Total soil DNA was extracted from 0.5 g of soil using a PowerSoil® DNA Isolation Kit (MoBio Laboratories, Carlsbad, California, USA) following the manufacturer’s instructions. SR isolates were cultured at 37°C overnight with constant shaking at 200 rpm/min in 5 ml of LB supplemented with 60 µg/ml SDZ. DNA extraction was performed with 3.0 ml of cultured SR isolates using the TIANamp bacteria DNA kit (Tiangen, Beijing, China). The plasmids were extracted with the Biomiga EZgene™ Plasmid Miniprep kit (Biomiga, USA) following the manufacturer’s protocol. The genomic DNA and plasmids were examined by 1% and 1.5% agarose gel electrophoresis, respectively. Moreover, the λDNA and DNA5000 were used as the marker of genomic DNA and pasmid, respectively. Usually, the molecular weight of genomic DNA was greater than that of the plasmid.

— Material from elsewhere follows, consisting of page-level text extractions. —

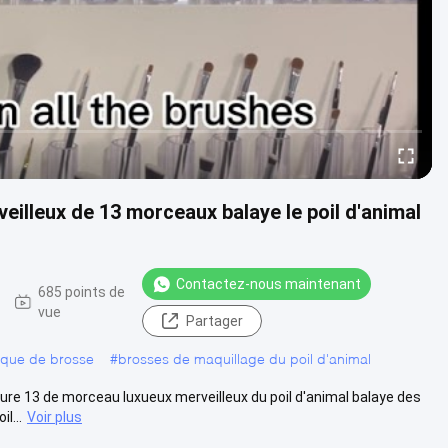
illeux de 13 morceaux balaye le poil d'animal
Contactez-nous maintenant
685 points de
vue
Partager
ique de brosse
#
brosses de maquillage du poil d'animal
ure 13 de morceau luxueux merveilleux du poil d'animal balaye des
l...
Voir plus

The detection of the sul1, sul2, and sul3 genes in the SR isolates

The prevalence of the sul1, sul2, and sul3 genes in the genomic DNA and plasmids of the isolates was examined via PCR with gene-specific primers (Table S2 in File S1). The amplification conditions for the sul1 and sul2 genes were as follows: 94°C for 5 min; 30 cycles of 94°C for 30 s, 69°C for 30 s and 72°C for 45 s; and one cycle of 72°C for 7 min. The amplification conditions for the sul3 gene were 94°C for 5 min, 30 cycles of 94°C for 30 s, 52°C for 30 s and 72°C for 60 s, and one cycle of 72°C for 7 min. Gel electrophoresis was performed on 1.5% agarose gels. The CA01 (a bacteria from soil CA) plasmid containing the sul1 gene was used as the positive control for the detection of the sul1 gene; the M01 (bacteria from chicken manure) plasmid containing the sul2 and sul3 genes was used as the positive control for the detection of the sul2 or sul3 genes. E. coli DH5α cells were used as the negative control. When the PCR product appeared as a single clear band with the same migration profile as the corresponding gene control, the isolate was counted as positive for that gene.

Quantitative PCR

The relative abundances of the sul1, sul2, and sul3 genes in the soil DNA were determined in triplicate via SYBR Green-based real-time PCR on a CFX96 Touch Real-Time PCR Detection System. The primer sequences are listed in Table S3 in File S1. Each 10-µl reaction mixture contained 5 µl of SYBR Premix (Cwbio, China), 1 µl of 2 µM forward and reverse primer mix, 1 µl of template, and 3 µl of ddH₂O. The PCR conditions were 95°C for 10 min, followed by 39 cycles of 95°C for 15 s and 60°C for 60 s. The samples were assessed via 2^−ΔΔCt relative quantitative analysis to compare the relative abundance of the sul genes among samples. All samples were analyzed in triplicate. The CA01 (a bacteria from soil CA) plasmid containing the sul1 gene was used as the positive control for the detection of the sul1 gene; the M01 (bacteria from chicken manure) plasmid containing the sul2 and sul3 genes was used as the positive control for the detection of the sul2 or sul3 genes. E. coli DH5α cells were used as the negative control.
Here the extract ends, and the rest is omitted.